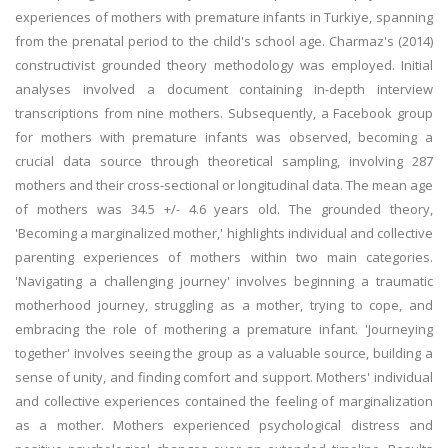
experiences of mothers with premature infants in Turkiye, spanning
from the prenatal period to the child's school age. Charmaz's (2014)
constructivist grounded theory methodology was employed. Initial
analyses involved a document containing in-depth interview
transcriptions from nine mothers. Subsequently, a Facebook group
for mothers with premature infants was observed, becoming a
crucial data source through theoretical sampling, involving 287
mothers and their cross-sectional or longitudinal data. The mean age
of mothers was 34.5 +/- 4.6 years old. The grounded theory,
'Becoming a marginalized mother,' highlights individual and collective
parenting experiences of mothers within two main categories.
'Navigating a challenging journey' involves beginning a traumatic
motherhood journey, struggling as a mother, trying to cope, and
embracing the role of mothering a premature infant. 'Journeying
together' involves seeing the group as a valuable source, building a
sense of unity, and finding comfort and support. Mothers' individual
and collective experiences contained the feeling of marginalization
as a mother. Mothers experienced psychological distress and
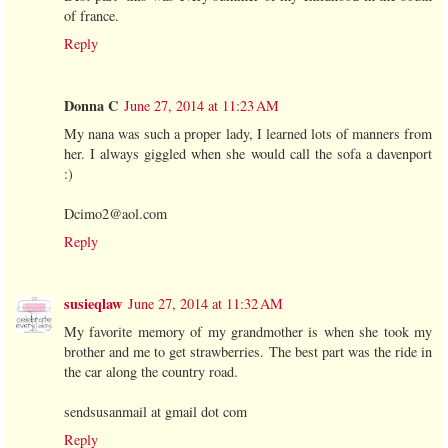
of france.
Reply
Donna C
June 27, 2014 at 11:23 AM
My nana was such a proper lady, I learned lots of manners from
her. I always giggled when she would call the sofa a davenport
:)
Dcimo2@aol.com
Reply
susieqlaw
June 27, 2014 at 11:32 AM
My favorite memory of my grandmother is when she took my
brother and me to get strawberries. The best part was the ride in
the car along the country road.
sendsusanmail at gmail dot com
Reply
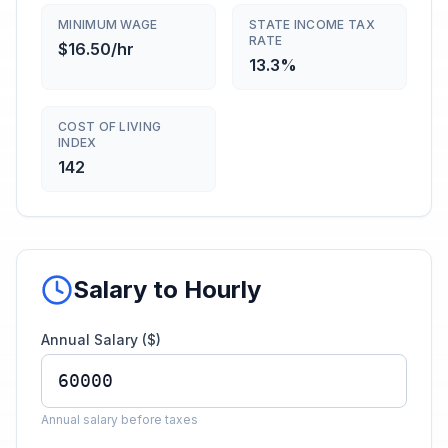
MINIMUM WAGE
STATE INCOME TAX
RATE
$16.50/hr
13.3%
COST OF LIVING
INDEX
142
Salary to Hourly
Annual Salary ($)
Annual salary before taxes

---

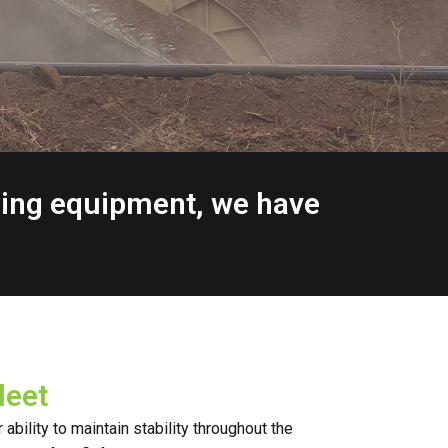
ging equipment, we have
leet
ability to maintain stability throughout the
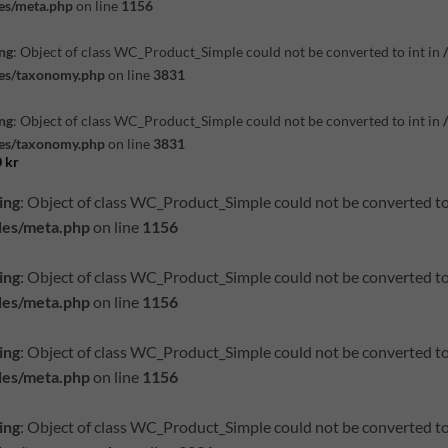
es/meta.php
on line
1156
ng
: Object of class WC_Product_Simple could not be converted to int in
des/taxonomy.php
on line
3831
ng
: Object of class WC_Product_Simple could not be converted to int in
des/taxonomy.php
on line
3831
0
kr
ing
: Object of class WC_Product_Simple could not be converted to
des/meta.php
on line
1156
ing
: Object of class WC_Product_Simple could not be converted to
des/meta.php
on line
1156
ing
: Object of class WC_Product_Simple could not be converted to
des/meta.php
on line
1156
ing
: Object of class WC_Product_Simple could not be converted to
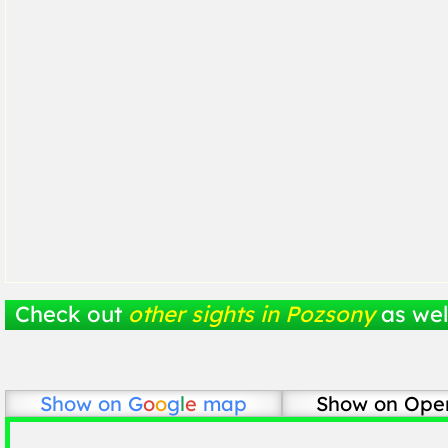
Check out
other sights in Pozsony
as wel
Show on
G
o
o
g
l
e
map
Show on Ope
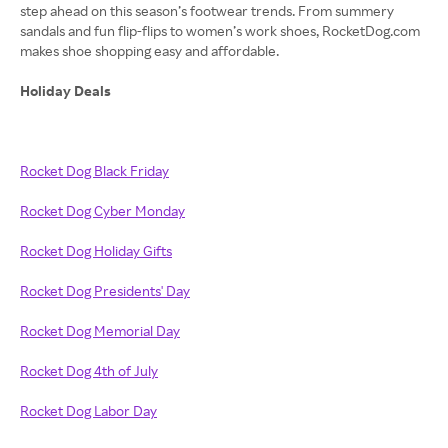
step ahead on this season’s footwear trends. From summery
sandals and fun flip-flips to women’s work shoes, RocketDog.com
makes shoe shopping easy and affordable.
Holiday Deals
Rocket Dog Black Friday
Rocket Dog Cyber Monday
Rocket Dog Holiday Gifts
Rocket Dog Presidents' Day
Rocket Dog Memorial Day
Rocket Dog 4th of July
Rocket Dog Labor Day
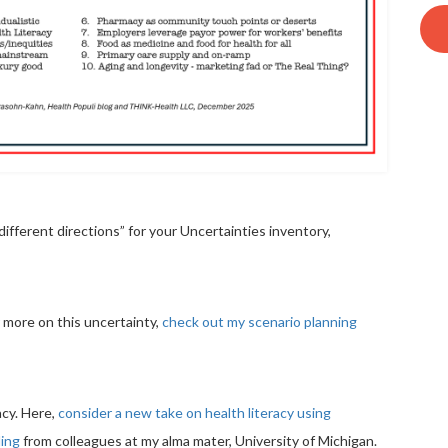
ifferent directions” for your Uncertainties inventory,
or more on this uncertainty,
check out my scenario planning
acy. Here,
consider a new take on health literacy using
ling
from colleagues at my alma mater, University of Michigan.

==

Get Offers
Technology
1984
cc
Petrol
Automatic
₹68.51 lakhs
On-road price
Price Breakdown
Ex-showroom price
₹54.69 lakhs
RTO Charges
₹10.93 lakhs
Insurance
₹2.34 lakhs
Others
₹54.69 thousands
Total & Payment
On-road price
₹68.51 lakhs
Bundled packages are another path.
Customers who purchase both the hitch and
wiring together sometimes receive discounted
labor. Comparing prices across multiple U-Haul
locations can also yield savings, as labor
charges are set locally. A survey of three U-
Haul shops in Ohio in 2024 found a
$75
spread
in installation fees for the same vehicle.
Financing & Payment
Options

TASK OBJECTIVE:
What are the lines above, starting at the one with "experiences of mothers with premature" and ending at the one with "for mothers with"? Give them again exactly, and only them.

ANSWER BOX:
experiences of mothers with premature infants in Turkiye, spanning
from the prenatal period to the child's school age. Charmaz's (2014)
constructivist grounded theory methodology was employed. Initial
analyses involved a document containing in-depth interview
transcriptions from nine mothers. Subsequently, a Facebook group
for mothers with premature infants was observed, becoming a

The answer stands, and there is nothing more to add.